The plant life cycle
Each iHemp has its own set of characteristics. It can have small or large seed, low or high oil content, different oil composition etc. The one that is used for industrial purposes is hemp that contains less than 0.3% Tetrahydrocannabinol (THC) under normal conditions.
Hemp needs warm and damp soil, so the best time for sowing hemp seed is beginning of May when the soil temperature and humidity are optimal. Harvesting hemp seed usually occurs in early October when the plant is roughly sixteen weeks old and when the flowers are ripe and full of seeds.

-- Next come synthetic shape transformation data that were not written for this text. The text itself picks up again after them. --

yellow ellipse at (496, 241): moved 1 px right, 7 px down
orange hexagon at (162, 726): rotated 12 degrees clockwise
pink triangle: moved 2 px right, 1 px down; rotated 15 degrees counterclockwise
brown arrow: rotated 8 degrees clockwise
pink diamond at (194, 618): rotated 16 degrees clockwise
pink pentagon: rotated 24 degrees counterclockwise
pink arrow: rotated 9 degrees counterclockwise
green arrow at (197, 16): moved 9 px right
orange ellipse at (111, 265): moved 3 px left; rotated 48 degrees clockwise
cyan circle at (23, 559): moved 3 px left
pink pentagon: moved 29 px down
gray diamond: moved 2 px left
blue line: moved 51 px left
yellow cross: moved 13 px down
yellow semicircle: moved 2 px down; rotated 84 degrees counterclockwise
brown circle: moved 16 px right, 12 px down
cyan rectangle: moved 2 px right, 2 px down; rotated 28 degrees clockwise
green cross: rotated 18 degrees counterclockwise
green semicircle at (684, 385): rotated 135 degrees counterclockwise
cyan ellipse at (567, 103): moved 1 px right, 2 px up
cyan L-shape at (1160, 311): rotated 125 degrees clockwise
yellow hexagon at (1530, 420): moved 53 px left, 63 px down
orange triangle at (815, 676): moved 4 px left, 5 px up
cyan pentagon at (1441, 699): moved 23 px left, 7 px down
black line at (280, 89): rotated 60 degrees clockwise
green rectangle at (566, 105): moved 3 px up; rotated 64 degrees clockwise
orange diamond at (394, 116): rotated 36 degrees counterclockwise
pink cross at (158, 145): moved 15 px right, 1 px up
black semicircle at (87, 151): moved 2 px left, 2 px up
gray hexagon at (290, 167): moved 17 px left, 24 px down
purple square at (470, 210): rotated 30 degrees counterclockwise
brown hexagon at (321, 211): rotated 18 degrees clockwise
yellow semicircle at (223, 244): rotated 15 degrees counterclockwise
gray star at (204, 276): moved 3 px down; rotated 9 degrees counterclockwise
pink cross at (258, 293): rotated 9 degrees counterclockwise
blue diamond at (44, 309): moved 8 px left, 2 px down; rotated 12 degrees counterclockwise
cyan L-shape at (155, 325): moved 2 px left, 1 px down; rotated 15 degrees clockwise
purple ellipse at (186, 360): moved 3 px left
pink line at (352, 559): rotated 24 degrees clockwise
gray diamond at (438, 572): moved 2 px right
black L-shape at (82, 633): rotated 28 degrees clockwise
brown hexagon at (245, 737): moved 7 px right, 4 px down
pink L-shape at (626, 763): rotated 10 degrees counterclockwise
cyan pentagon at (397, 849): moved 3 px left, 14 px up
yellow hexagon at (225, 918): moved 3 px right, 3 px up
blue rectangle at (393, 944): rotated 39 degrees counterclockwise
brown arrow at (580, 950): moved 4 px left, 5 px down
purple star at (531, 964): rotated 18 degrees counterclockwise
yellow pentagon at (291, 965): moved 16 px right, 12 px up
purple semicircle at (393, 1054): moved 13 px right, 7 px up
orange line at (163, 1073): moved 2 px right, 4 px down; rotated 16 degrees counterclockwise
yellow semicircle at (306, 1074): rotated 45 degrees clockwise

By this time, most of the plant leaf matter has fallen to the ground where it will compost and give nutrients back to the soil for future years. Harvesting hemp seed is difficult and tricky. Not only do the seeds mature at different rates on different plants, they can mature at different times on the same plant. When the lower seeds near the stalk are mature and have split open, the seeds near the top are not yet mature.
The trick is to determine at what point harvesting should take place that will amount to a minimal loss of seed. Hemp seed is harvested with a combine tractor and, almost immediately, cleaned to remove any stocks, leaves, and immature seeds. The cleaned hemp seed is then stored in grain bins, where it is kept cool and fresh until it is shipped.
We want to emphasize that wind and hail damage can be significant to the iHemp crop. Tall plants with lots of upper leaf mass can be bent quite easily by mid-to-late summer storms. Broken plants will recover partially if not broken too low. This results in significant variability in plant height and maturity at seed harvest time.
Hemp fits perfectly in a normal crop rotation scheme.
Hemp cultivation creates an improved soil structure, of which the next crop has multiple benefits.
Soil Conditions & Climate
If hemp is planted into well-drained, fertile soil under nearly optimum temperature and moisture conditions, it will germinate quickly and reach 30 cm (12”) in 3-4 weeks from planting.
Ideal soil for hemp cultivation is the one that is well drained, loam with pH above 6.0, neutral to slightly alkaline (pH7.0 – 7.5). We have to highlight that the higher the clay content of the soil the lower the yield of grain or fibre. Namely because clay soils are easily compacted and iHemp is very sensitive to soil compaction.
Because iHemp requires approx. 3-400 mm of rainfall equivalent, and thats a lot of moisture, you have to be prepared for early ground covering to reduce surface evaporation. About ½ of this moisture is required during flowering and seed set in order to produce maximum grain yields. During the vegetative growth period iHemp responds to
daytime high temperatures with increased growth and water needs. Be careful no to grow iHemp on the same fields following canola, edible beans, soybeans or sunflowers. Namely because the bacteria Scierotinia affects edible beans, canola and sunflowers and can affect iHemp too.
Off course, Scierotinia is not the only enemy to iHemp, there are more than 50 different viruses, bacteria, fungi and insect pests are known to affect the iHemp crop. However, iHemp’s rapid growth rate and vigorous nature allow it to overcome the attack of most diseases and pests. To avoid diseases buildup a 4-year crop rotation is recommended.